On Scott’s diary, found with his body by a recovery team eight months after his death, appear the words ‘Send this diary to my wife.’ Scott scratched out the word ‘wife’ and replaced it with the word ‘widow.’ Yet despite every setback, privation, disappointment and the ultimate disaster, Scott remained brave and generous.
Goldstein received a 1997 SUNY Chancellor’s and President’s Award for Excellence in Teaching and a 2006 Student Life Award. Since 1992 he has been a member of the music faculty at Stony Brook University, where he was the inaugural director of the College of Arts, Culture and Humanities; undergraduate studies director in the Department of Music; and graduate program director before assuming the role of department chair in August 2012. Goldstein teaches music theory, analysis, musicianship and composition.

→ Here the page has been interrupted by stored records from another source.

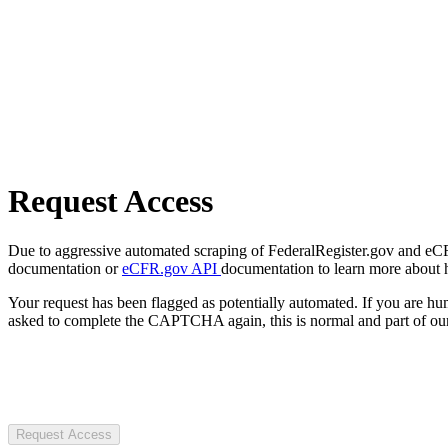
Request Access
Due to aggressive automated scraping of FederalRegister.gov and eCFR.
documentation or
eCFR.gov API
documentation to learn more about 
Your request has been flagged as potentially automated. If you are 
asked to complete the CAPTCHA again, this is normal and part of our
Request Access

“I think the performance is emblematic of what we pride ourselves on doing in the Department of Music, which is to collaborate across musical disciplines,” Goldstein added. “In this case, a faculty composer is collaborating with a faculty performer and 80 undergraduates and graduate students in the performance program, with the work conducted by an alumnus. It gives me great satisfaction to see so many people striving to mount this performance.”
November 2 Concert
The Stony Brook Symphony Orchestra concert will be held Saturday, November 2, on Staller Center’s Main Stage at 8 pm. Goldstein will give a Provost’s Lecture at 6:45 pm in the Recital Hall. Tickets for the concert are $20 for general admission and $10 for students and seniors. In addition to Goldstein’s piece, the program includes Copland, Clarinet Concerto, and Brahms, Symphony No. 4 in E Minor, Op. 98. The concert also features Brenda Harris as soprano soloist and Chester Howard, winner of the 2013 Concerto Competition, as clarinet soloist.